Characteristics of Effective Learning
The Characteristics of effective learning are an essential part of the Early Years Foundation Stage curriculum. Staff will plan, observe and assess children’s learning and development with the EYFS Characteristics of Effective Learning (CoEL) in mind. These characteristics are there to help staff identify and support children’s individual learning styles. The CoEL’s advocate that in planning and guiding children’s activities, practitioners must reflect on the different ways that children learn, and then reflect these in their practice. A child’s individual learning characteristic will determine the way they respond to both the teaching and learning taking place in the environment. The three characteristics of effective teaching and learning identified by the EYFS are:
- Playing and exploring – children use their whole bodies to find out and explore, play with what they know and are willing to have a go;
- Active learning - children concentrate and keep on trying if they encounter difficulties, and enjoy achievements; and
- Creating and thinking critically - children have and develop their own ideas, make links between ideas, and develop strategies for doing things.

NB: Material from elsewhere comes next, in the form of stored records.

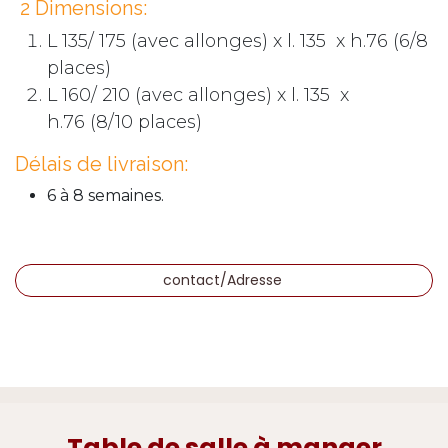
2 Dimensions:
L 135/ 175 (avec allonges) x l. 135 x h.76 (6/8
places)
L 160/ 210 (avec allonges) x l. 135 x
h.76 (8/10 places)
Délais de livraison:
6 à 8 semaines.
contact/Adresse
Table de salle à manger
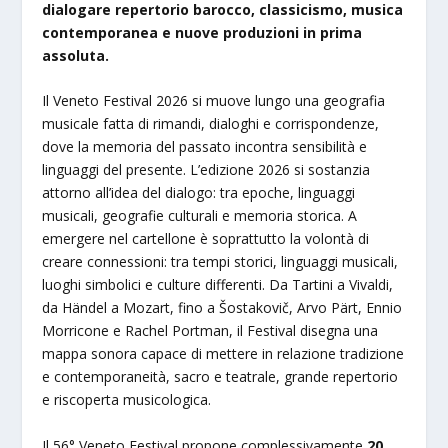
dialogare repertorio barocco, classicismo, musica
contemporanea e nuove produzioni in prima
assoluta.
Il Veneto Festival 2026 si muove lungo una geografia
musicale fatta di rimandi, dialoghi e corrispondenze,
dove la memoria del passato incontra sensibilità e
linguaggi del presente. L’edizione 2026 si sostanzia
attorno all’idea del dialogo: tra epoche, linguaggi
musicali, geografie culturali e memoria storica. A
emergere nel cartellone è soprattutto la volontà di
creare connessioni: tra tempi storici, linguaggi musicali,
luoghi simbolici e culture differenti. Da Tartini a Vivaldi,
da Händel a Mozart, fino a Šostakovič, Arvo Pärt, Ennio
Morricone e Rachel Portman, il Festival disegna una
mappa sonora capace di mettere in relazione tradizione
e contemporaneità, sacro e teatrale, grande repertorio
e riscoperta musicologica.
Il 56° Veneto Festival propone complessivamente
20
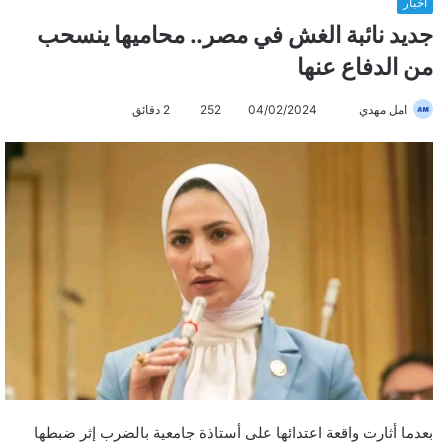
أخبار
جديد نائبة الغش في مصر.. محاميها ينسحب
من الدفاع عنها
امل مهدي
أ
04/02/2024
252
2 دقائق
ر
س
ل
ب
ر
ي
د
ا
إ
ل
ك
ت
ر
بعدما أثارت واقعة اعتدائها على أستاذة جامعية بالضرب إثر ضبطها
و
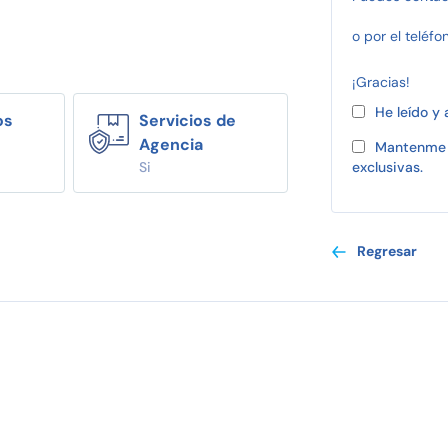
o por el teléfo
¡Gracias!
He leído y
os
Servicios de
Agencia
Mantenme 
Si
exclusivas.
Regresar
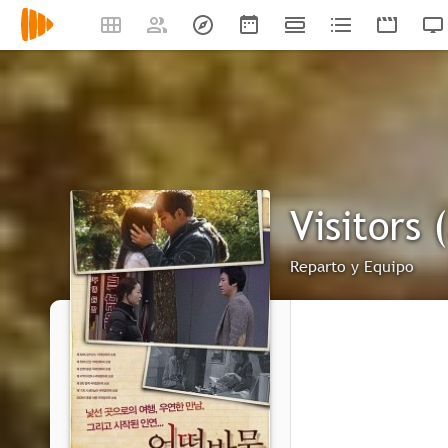
Visitors 
Reparto y Equipo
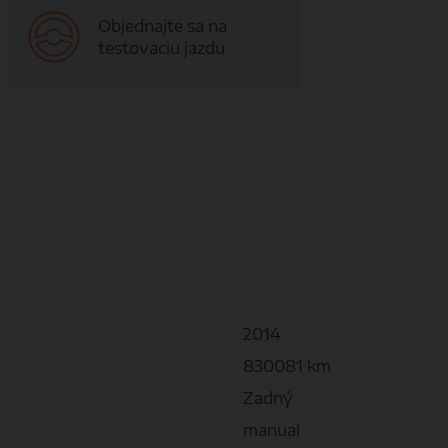
Objednajte sa na
testovaciu jazdu
2014
830081 km
Zadný
manual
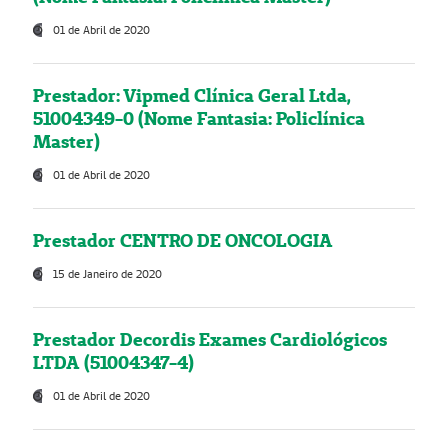
01 de Abril de 2020
Prestador: Vipmed Clínica Geral Ltda,
51004349-0 (Nome Fantasia: Policlínica
Master)
01 de Abril de 2020
Prestador CENTRO DE ONCOLOGIA
15 de Janeiro de 2020
Prestador Decordis Exames Cardiológicos
LTDA (51004347-4)
01 de Abril de 2020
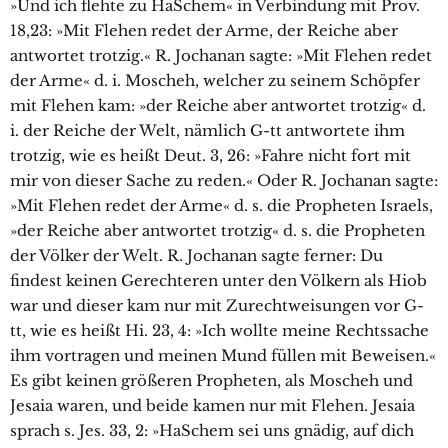
»Und ich flehte zu HaSchem« in Verbindung mit Prov.
18,23: »Mit Flehen redet der Arme, der Reiche aber
antwortet trotzig.« R. Jochanan sagte: »Mit Flehen redet
der Arme« d. i. Moscheh, welcher zu seinem Schöpfer
mit Flehen kam: »der Reiche aber antwortet trotzig« d.
i. der Reiche der Welt, nämlich G-tt antwortete ihm
trotzig, wie es heißt Deut. 3, 26: »Fahre nicht fort mit
mir von dieser Sache zu reden.« Oder R. Jochanan sagte:
»Mit Flehen redet der Arme« d. s. die Propheten Israels,
»der Reiche aber antwortet trotzig« d. s. die Propheten
der Völker der Welt. R. Jochanan sagte ferner: Du
findest keinen Gerechteren unter den Völkern als Hiob
war und dieser kam nur mit Zurechtweisungen vor G-
tt, wie es heißt Hi. 23, 4: »Ich wollte meine Rechtssache
ihm vortragen und meinen Mund füllen mit Beweisen.«
Es gibt keinen größeren Propheten, als Moscheh und
Jesaia waren, und beide kamen nur mit Flehen. Jesaia
sprach s. Jes. 33, 2: »HaSchem sei uns gnädig, auf dich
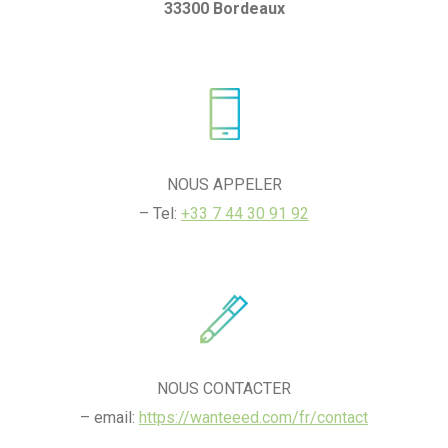
33300 Bordeaux
NOUS APPELER
– Tel:
+33 7 44 30 91 92
NOUS CONTACTER
– email:
https://wanteeed.com/fr/contact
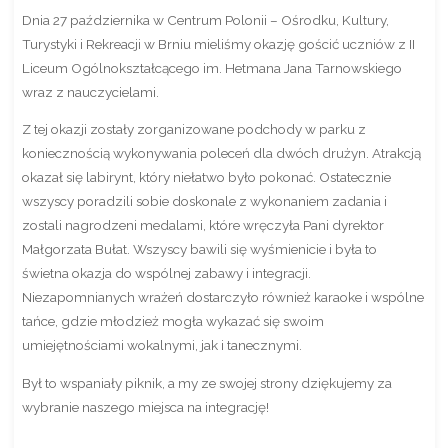
Dnia 27 października w Centrum Polonii – Ośrodku, Kultury,
Turystyki i Rekreacji w Brniu mieliśmy okazję gościć uczniów z II
Liceum Ogólnokształcącego im. Hetmana Jana Tarnowskiego
wraz z nauczycielami.
Z tej okazji zostały zorganizowane podchody w parku z
koniecznością wykonywania poleceń dla dwóch drużyn. Atrakcją
okazał się labirynt, który niełatwo było pokonać. Ostatecznie
wszyscy poradzili sobie doskonale z wykonaniem zadania i
zostali nagrodzeni medalami, które wręczyła Pani dyrektor
Małgorzata Bułat. Wszyscy bawili się wyśmienicie i była to
świetna okazja do wspólnej zabawy i integracji.
Niezapomnianych wrażeń dostarczyło również karaoke i wspólne
tańce, gdzie młodzież mogła wykazać się swoim
umiejętnościami wokalnymi, jak i tanecznymi.
Był to wspaniały piknik, a my ze swojej strony dziękujemy za
wybranie naszego miejsca na integrację!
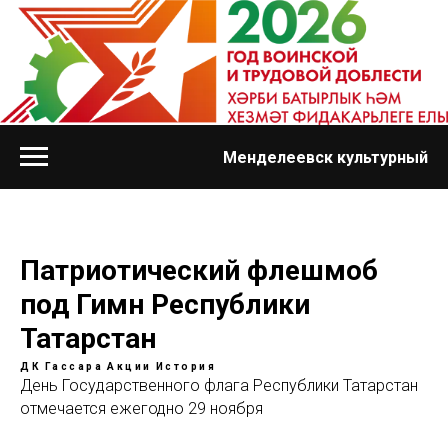
Менделеевск культурный
Патриотический флешмоб
под Гимн Республики
Татарстан
ДК Гассара
Акции
История
День Государственного флага Республики Татарстан
отмечается ежегодно 29 ноября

The focus of the Characteristics is on how children learn rather than what they learn i.e. process over outcome. Underpinning the Characteristics is the understanding that during their earliest years, children form attitudes about learning that will last a lifetime. Children who receive the right sort of support and encouragement during these years will be creative and adventurous learners throughout their lives. Children who do not receive this sort of support and interaction are likely to have a much different attitude about learning later on in life. Hence, why the supportive practitioner, and the environment they provide, need to nurture these CoELs to occur, but without forgetting that children are individuals who bring their own needs, talents and histories to the learning environment.